Severe shipping delays: 'We wouldn’t survive if we delivered at that rate,' says Mainfreight

Waves of pandemic demand have forced Mainfreight to store product in the aisles and find temporary warehouses to absorb the increase in stock. Photo: Supplied

Pushed by the demands of the pandemic, Mainfreight managing director Don Braid says the logistics company will spend $540 million on new infrastructure

If there’s one theme that has come to epitomise the impact Covid-19 has had on many businesses it’s seriously congested supply chains.

Around the world, car production lines have been halted by a lack of semiconductors, liquor distillers have run out of bottles and retailers have experienced difficulties restocking inventories.

Just ask Mainfreight managing director Don Braid who admits that times during the past 12 months were like being in the eye of a storm.

“Both internationally and also domestically, the volumes of freight would come at us in waves and we needed to quickly find extra capacity. Imported product would be delayed and then would suddenly arrive on your doorstep.”

Braid says what complicated matters was that businesses all faced the same situation at the same time.

“If they could get product manufactured and they could get space, then they ordered more than probably what they needed, particularly in the categories that we operate in: food, beverage, DIY, fast moving consumer goods, perishables and pharmaceuticals in order to secure inventories.

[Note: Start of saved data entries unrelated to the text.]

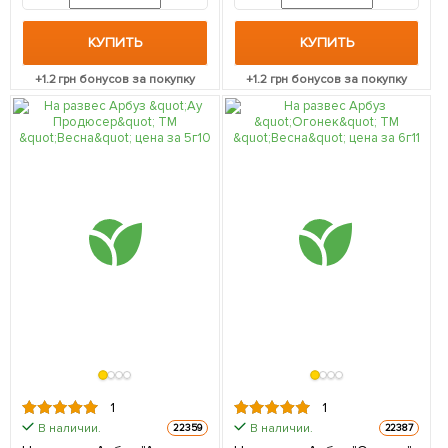
КУПИТЬ
КУПИТЬ
+
1.2
грн бонусов за покупку
+
1.2
грн бонусов за покупку
1
1
В наличии.
В наличии.
22359
22387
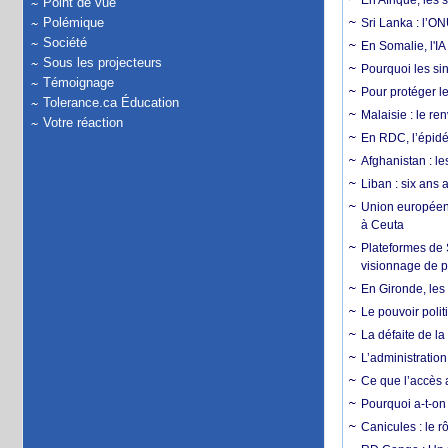
En Afrique, les 
Point de vue
Polémique
Sri Lanka : l’ON
Société
En Somalie, l'IA 
Sous les projecteurs
Pourquoi les si
Témoignage
Pour protéger le
Tolerance.ca Éducation
Malaisie : le r
Votre réaction
En RDC, l’épidé
Afghanistan : le
Liban : six ans 
Union européenn
à Ceuta
Plateformes de
visionnage de p
En Gironde, les 
Le pouvoir poli
La défaite de la
L’administration
Ce que l’accès a
Pourquoi a-t-on
Canicules : le r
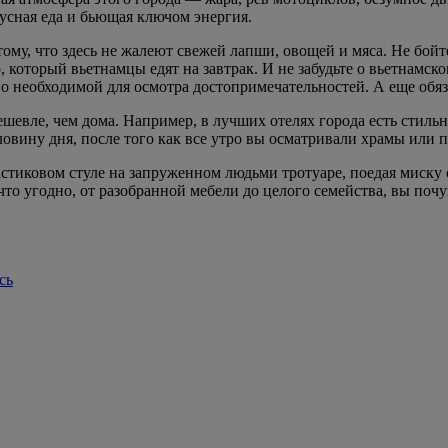
усная еда и бьющая ключом энергия.
му, что здесь не жалеют свежей лапши, овощей и мяса. Не бойтес
 который вьетнамцы едят на завтрак. И не забудьте о вьетнамск
о необходимой для осмотра достопримечательностей. А еще обяз
шевле, чем дома. Например, в лучших отелях города есть стиль
овину дня, после того как все утро вы осматривали храмы или 
иковом стуле на запруженном людьми тротуаре, поедая миску с
то угодно, от разобранной мебели до целого семейства, вы почу
сь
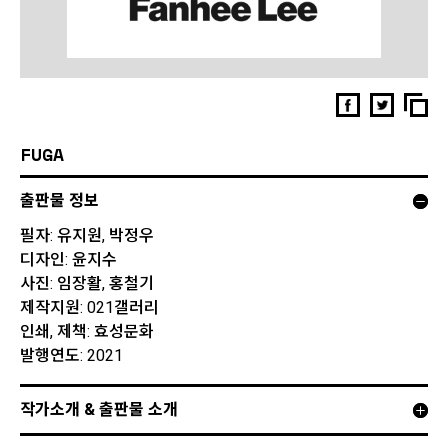
FUGA
출판물 정보
필자: 유지원, 박정우
디자인: 윤지수
사진: 임장활, 홍철기
제작지원: 021갤러리
인쇄, 제책: 효성문화
발행연도: 2021
작가소개 & 출판물 소개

Everyone was buying all at once.”

For decades, businesses have prioritised costs above all else when selecting suppliers, building factories and deciding how much stock to keep on hand.

“We were even forced to store product in the aisles at times and people had to go and find temporary warehouses to absorb the increase in stock that customers were bringing in.” – Don Braid, Mainfreight

This philosophy has often been dubbed “just in time” stock management because it emphasised keeping inventory to a minimum and using short-term, flexible delivery contracts that could respond quickly to changes in demand.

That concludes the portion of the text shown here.